Business will need to work more efficiently and spend less, which means CIOs will need to forge new value-based partnerships with IT suppliers

Economists estimate that the UK will see unemployment rise to levels not seen since the early 1980s, as companies scale back to keep afloat in the wake of the coronavirus pandemic.

Many businesses will struggle to recover economically, which will inevitably lead to job cuts as companies try to reduce their operating costs.

Earlier in June, CBI director general Carolyn Fairbairn said: “The government’s support of business during the crisis has saved countless firms. But the rising number of redundancies and benefit claimants shows just how hugely damaging this pandemic has been for our economy.

“The survival of many businesses in hard-hit sectors still hangs in the balance over the summer as schemes begin to wind down. These firms cannot wait until the autumn for further action.”

In a recent report, the CBI urged the government to encourage businesses to adopt leading-edge technologies to reduce the UK’s productivity gap when compared to other countries.

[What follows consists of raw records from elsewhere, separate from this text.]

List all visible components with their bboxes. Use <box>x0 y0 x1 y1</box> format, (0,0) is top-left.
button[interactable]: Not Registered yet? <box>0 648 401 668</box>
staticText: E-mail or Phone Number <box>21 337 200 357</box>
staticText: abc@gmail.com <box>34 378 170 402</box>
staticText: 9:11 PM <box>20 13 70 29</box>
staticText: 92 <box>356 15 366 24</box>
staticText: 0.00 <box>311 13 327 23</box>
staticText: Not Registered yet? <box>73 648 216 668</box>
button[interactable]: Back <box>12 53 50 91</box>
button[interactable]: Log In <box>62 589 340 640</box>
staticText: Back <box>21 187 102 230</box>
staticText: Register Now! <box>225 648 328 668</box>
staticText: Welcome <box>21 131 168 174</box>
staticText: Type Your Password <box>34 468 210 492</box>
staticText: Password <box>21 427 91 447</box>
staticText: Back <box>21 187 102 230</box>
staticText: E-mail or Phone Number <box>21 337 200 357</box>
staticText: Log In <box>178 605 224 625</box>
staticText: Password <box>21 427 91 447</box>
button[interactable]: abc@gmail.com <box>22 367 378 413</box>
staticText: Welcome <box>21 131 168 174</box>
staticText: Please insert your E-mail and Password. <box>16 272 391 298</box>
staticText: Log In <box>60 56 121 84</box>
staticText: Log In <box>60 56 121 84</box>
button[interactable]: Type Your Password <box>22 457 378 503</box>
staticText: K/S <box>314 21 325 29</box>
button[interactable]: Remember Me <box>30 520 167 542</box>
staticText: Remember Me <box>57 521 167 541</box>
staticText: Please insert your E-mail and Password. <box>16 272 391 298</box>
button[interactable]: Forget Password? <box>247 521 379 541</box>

In May this year, the World Economic Forum’s (WEF) Covid-19 risks outlook report noted that the need to respond to economic disruption caused by virus containment policies was driving and facilitating rapid advances in tech-driven production trends including automation and 3D printing, and related processes such as distributed working and the onshoring of production.

With lockdown measures easing, many businesses are expected to push ahead with digital transformation initiatives, in order to do more with less, improve efficiency and adapt to the “new normal”.

InvestCorp’s paper Digital process automation: driver of future economic growth suggests that the next wave of transformational technologies has arrived and is further accelerating robotics, analytics, artificial intelligence and machine learning. According to InvestCorp, this step-change in technical capabilities will boost productivity and enable companies to realise substantial performance gains through digital process automation.

However, just as in the banking crisis of 2008, businesses will look at where to cut costs, which will have a direct impact on CIOs’ ability to deliver digital transformation projects that can accelerate business recovery.

In a recent conversation with Computer Weekly, Martin Thompson, founder of the Itam Forum, said he expected an increase in demand for software asset management as businesses look to reduce software licensing and maintenance costs. This also applies to cloud subscriptions.

But Ted Schadler, principal analyst at Forrester, warned that too many providers have stubbornly held on to pricing and contract models based on future deployment, rather than actual value delivery. “CIOs that accepted these models are now locked into paying for non-existent employees, users, page views or transactions,” he wrote in Forrester’s paper The pandemic recession demands a digital response.

The analyst firm predicted that the software-as-a-service (SaaS) providers that will be most successful in the future will be those that best provide the agility and outcomes that customers need by aligning subscriptions with the value that customers get from their software.

Rather than pay for licences or clicks on a website, Schadler suggested in the report a new form of supplier relationship, based on pulling together an ecosystem of IT providers, to achieve a measurable business outcome.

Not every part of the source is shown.